Casos de cárcere privado, em que a pessoa levada para dentro das casas de famílias ricas e que trabalharam lá durante anos em condições análogas à escravidão, tendem a ser coibidos justamente quando o Estado é capaz de acompanhar e proteger a criança. Saber como ela está e para onde vai é parte desse processo.
A ativista lembra ainda que em nenhuma família, e em nenhuma ocasião, os filhos devem algo para os pais. "É o mínimo você pagar material escolar, comprar roupas, viajar e levar o filho junto. Alguém falaria o contrário se fosse um filho biológico? Ninguém expõe uma criança quando ela decide morar com o pai ou a mãe após uma separação dizendo que não vai mais pagar a sua escola. Seria horrível, mas acham natural falar assim com uma criança adotada", critica.
"Se minha mãe não me obrigasse, eu também não iria também à escola. Ia querer ficar dormindo. As pessoas entendem isso quando a filiação é biológica, mas na adotiva chamam de criança ingrata que está perdendo uma oportunidade de subir na vida. Como assim?", questiona.
Esse desconhecimento da realidade de pessoas adotadas, que não começa na adoção, mas já no contexto dos abrigos, possibilita o surgimento de visões elitistas que as pessoas passam para frente sem refletir.
Alves critica a série de stories feita por Nakamura em que mostra a vida da criança antes e depois de morar com ela, contrapondo as origens em uma casa humilde com imagens do rapaz bem vestido e tratado como "príncipe", como a atriz chegou a dizer.
A jornalista também critica a exposição da família biológica durante o episódio. A certa altura, Carol Nakamura deu a entender que seriam pessoas interesseiras. Por isso Larissa Alves defende que é preciso parar de confundir adoção com caridade. É o primeiro passo para deixar de tratar a criança ou o adolescente como propriedade.

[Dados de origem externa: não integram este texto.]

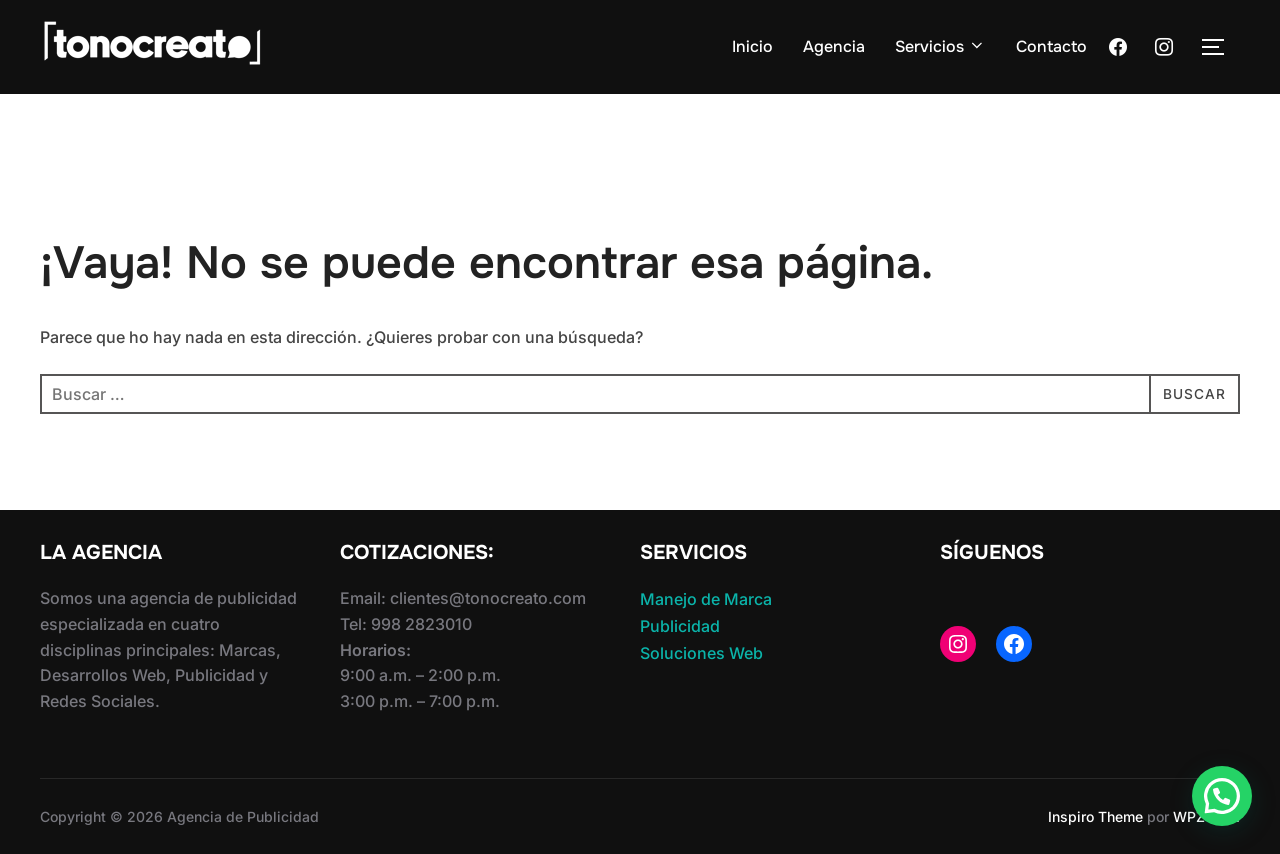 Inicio (752, 46)
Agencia (834, 46)
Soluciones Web (701, 653)
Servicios (940, 46)
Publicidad (680, 626)
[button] (1222, 796)
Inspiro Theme (1095, 816)
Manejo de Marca (706, 599)
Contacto (1051, 46)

Casos como este, segundo ela, aumentam o estigma em relação a crianças mais velhas e prejudica programas sérios (e cheios de experiências bem-sucedidas) como os de adoção tardia.
"A convivência vai além dos recursos financeiros. Se tivéssemos um bom Estado, teríamos teto, saúde e educação para todo mundo. Ninguém precisaria ser rico."
Mas o afeto, lembra ela, vem de outro lugar. Afeto é uma outra linguagem.